今月1日、石垣島から小浜島に向かっていた高速船が船底を浅瀬に接触させる事故を起こしたことについて、沖縄総合事務局は30日に運航会社の「安栄観光」対し安全確保を命じる行政処分を出しました。


沖縄総合事務局によりますと「安栄観光」の高速船、「第八十八あんえい号」は今月1日の午後4時過ぎ、石垣島から小浜島に向かう際基準航路を外れて航行し、浅瀬に船底を接触させ、船のかじが曲がるなど損傷しました。

乗員乗客は無事でした。

この事故を受け沖縄総合事務局が船の安全対策を確認したところ、基準航路の順守など船員への安全教育に関する記録や、航行中の船内を巡回して安全を確認した記録などが適切に残されていなかったため、30日付で改善を命令しました。

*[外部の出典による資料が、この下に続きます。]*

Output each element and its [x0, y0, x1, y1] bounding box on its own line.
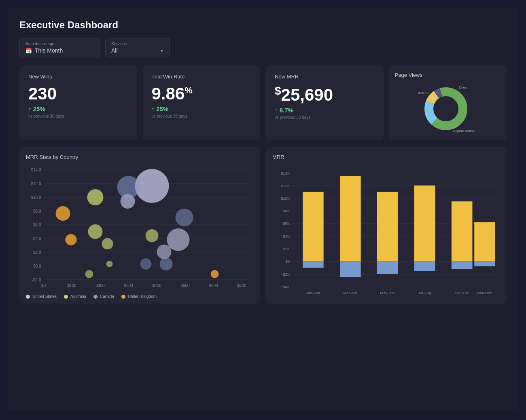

また、過密な運航ダイヤに、問題があったとして、ダイヤの見直しも検討するよう指示しました。

行政処分を受けて安栄観光の森田安高社長は、事故を陳謝したうえで、「船長や機関長など技術職が定年退職などで減ったこともあるので、島民と観光への影響を考慮しながら、ダイヤ改正を調整したい」とコメントしています。